INPUT FOR THIS TASK
--- START ---

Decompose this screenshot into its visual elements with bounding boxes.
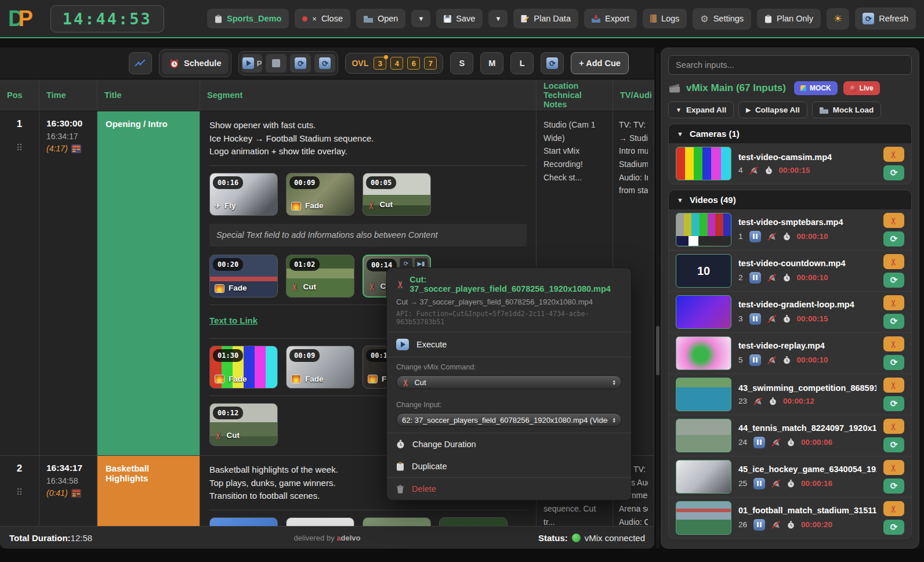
input-list-item[interactable]: test-video-camsim.mp4 4 00:00:15 ✂ ⟳ [669, 143, 911, 184]
export-button[interactable]: Export [584, 9, 637, 28]
stopwatch-icon [396, 440, 405, 449]
text-link[interactable]: Text to Link [209, 314, 258, 328]
clip-thumbnail[interactable] [363, 517, 431, 527]
clip-thumbnail[interactable]: 00:09 Fade [286, 173, 354, 216]
reload-input-button[interactable]: ⟳ [883, 231, 904, 246]
collapse-all-button[interactable]: ▶ Collapse All [738, 101, 807, 118]
videos-section-header[interactable]: ▼ Videos (49) [669, 190, 911, 209]
clip-thumbnail[interactable]: 00:16 ✈Fly [209, 173, 278, 216]
reload-input-button[interactable]: ⟳ [883, 165, 904, 180]
clip-thumbnail[interactable] [286, 517, 354, 527]
input-number: 23 [738, 397, 747, 405]
title-cell[interactable]: Opening / Intro [97, 111, 200, 455]
reload-input-button[interactable]: ⟳ [883, 478, 904, 494]
col-header-time: Time [39, 79, 97, 111]
input-select[interactable]: 62: 37_soccer_players_field_6078256_1920… [396, 413, 622, 427]
size-large-button[interactable]: L [510, 52, 534, 74]
select-stepper-icon: ▲▼ [613, 417, 616, 423]
save-button[interactable]: Save [436, 9, 483, 28]
close-button[interactable]: × Close [295, 9, 350, 28]
cut-to-input-button[interactable]: ✂ [883, 254, 904, 269]
overlay-7-button[interactable]: 7 [424, 57, 437, 70]
expand-all-button[interactable]: ▼ Expand All [668, 101, 734, 118]
input-list-item[interactable]: test-video-smptebars.mp4 1 00:00:10 ✂ ⟳ [669, 209, 911, 250]
size-medium-button[interactable]: M [480, 52, 503, 74]
stop-button[interactable] [266, 54, 287, 72]
input-list-item[interactable]: test-video-replay.mp4 5 00:00:10 ✂ ⟳ [669, 332, 911, 374]
command-select[interactable]: ✂ Cut ▲▼ [396, 375, 622, 389]
logs-button[interactable]: Logs [643, 9, 687, 28]
drag-handle[interactable]: ⠿ [0, 143, 39, 153]
clip-thumbnail[interactable] [209, 517, 278, 527]
clip-thumbnail[interactable]: 00:12 ✂Cut [209, 403, 278, 446]
live-badge[interactable]: Live [843, 81, 880, 95]
reload-input-button[interactable]: ⟳ [883, 396, 904, 411]
clip-thumbnail[interactable]: 01:02 ✂Cut [286, 255, 354, 298]
table-header-row: Pos Time Title Segment LocationTechnical… [0, 79, 654, 111]
input-list-item[interactable]: test-video-gradient-loop.mp4 3 00:00:15 … [669, 291, 911, 332]
overlay-6-button[interactable]: 6 [407, 57, 420, 70]
input-list-item[interactable]: 45_ice_hockey_game_6340054_1920... 25 00… [669, 456, 911, 497]
input-list-item[interactable]: 44_tennis_match_8224097_1920x108... 24 0… [669, 415, 911, 456]
play-program-button[interactable]: P [241, 54, 262, 72]
vertical-scrollbar[interactable] [656, 53, 660, 549]
loop-button[interactable]: ⟳ [290, 54, 311, 72]
mock-badge[interactable]: MOCK [794, 81, 838, 95]
cut-to-input-button[interactable]: ✂ [883, 460, 904, 475]
reload-input-button[interactable]: ⟳ [883, 273, 904, 288]
clip-thumbnail[interactable]: 00:09 Fade [286, 346, 354, 389]
schedule-button[interactable]: Schedule [162, 52, 229, 74]
plan-data-icon [521, 14, 529, 23]
add-cue-button[interactable]: + Add Cue [571, 52, 629, 74]
cameras-section-header[interactable]: ▼ Cameras (1) [669, 124, 911, 143]
pos-cell: 2 ⠿ [0, 456, 39, 526]
reload-input-button[interactable]: ⟳ [883, 355, 904, 370]
overlay-3-button[interactable]: 3 [374, 57, 386, 70]
duplicate-menu-item[interactable]: Duplicate [387, 455, 631, 477]
reload-input-button[interactable]: ⟳ [883, 314, 904, 329]
refresh-playlist-button[interactable]: ⟳ [314, 54, 335, 72]
project-button[interactable]: Sports_Demo [207, 9, 289, 28]
reload-input-button[interactable]: ⟳ [883, 520, 904, 535]
settings-button[interactable]: ⚙ Settings [693, 8, 751, 30]
execute-menu-item[interactable]: Execute [387, 332, 631, 357]
reload-input-button[interactable]: ⟳ [883, 437, 904, 452]
overlay-4-button[interactable]: 4 [390, 57, 403, 70]
cut-to-input-button[interactable]: ✂ [883, 213, 904, 228]
clip-thumbnail[interactable] [439, 517, 508, 527]
size-small-button[interactable]: S [450, 52, 473, 74]
search-input[interactable] [668, 55, 912, 75]
input-list-item[interactable]: 43_swimming_competition_8685913_... 23 0… [669, 374, 911, 415]
scrollbar-thumb[interactable] [656, 326, 660, 375]
folder-icon [820, 107, 828, 114]
input-list-item[interactable]: 10 test-video-countdown.mp4 2 00:00:10 ✂… [669, 250, 911, 291]
save-dropdown-button[interactable]: ▼ [488, 10, 508, 27]
cut-to-input-button[interactable]: ✂ [883, 336, 904, 351]
stats-button[interactable] [129, 52, 152, 74]
plan-data-button[interactable]: Plan Data [513, 9, 578, 28]
cut-to-input-button[interactable]: ✂ [883, 378, 904, 393]
cut-to-input-button[interactable]: ✂ [883, 295, 904, 310]
mock-load-button[interactable]: Mock Load [812, 101, 882, 118]
delete-menu-item[interactable]: Delete [387, 478, 631, 500]
change-duration-menu-item[interactable]: Change Duration [387, 433, 631, 455]
plan-only-button[interactable]: Plan Only [757, 9, 821, 28]
record-dot-icon [302, 16, 307, 21]
cut-to-input-button[interactable]: ✂ [883, 419, 904, 434]
refresh-button[interactable]: ⟳ Refresh [855, 8, 916, 30]
open-dropdown-button[interactable]: ▼ [411, 10, 430, 27]
clip-thumbnail[interactable]: 01:30 Fade [209, 346, 278, 389]
open-button[interactable]: Open [356, 9, 405, 28]
input-list-item[interactable]: 01_football_match_stadium_3151148... 26 … [669, 497, 911, 538]
cut-to-input-button[interactable]: ✂ [883, 501, 904, 516]
caret-down-icon: ▼ [677, 197, 683, 204]
theme-toggle-button[interactable]: ☀ [827, 8, 849, 30]
clip-thumbnail[interactable]: 00:20 Fade [209, 255, 278, 298]
sync-button[interactable]: ⟳ [541, 52, 564, 74]
input-select-label: Change Input: [387, 395, 631, 412]
clip-thumbnail[interactable]: 00:05 ✂Cut [363, 173, 431, 216]
special-note-field[interactable]: Special Text field to add Informations a… [209, 224, 527, 247]
drag-handle[interactable]: ⠿ [0, 487, 39, 498]
title-cell[interactable]: Basketball Highlights [97, 456, 200, 526]
cut-to-input-button[interactable]: ✂ [883, 147, 904, 162]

--- END ---

WHAT YOU HAVE TO DO
Using the records above, report each line that contains the word "Text" by copying it.

EXERCISE RESPONSE
text-link[interactable]: Text to Link [209, 314, 258, 328]
special-note-field[interactable]: Special Text field to add Informations a… [209, 224, 527, 247]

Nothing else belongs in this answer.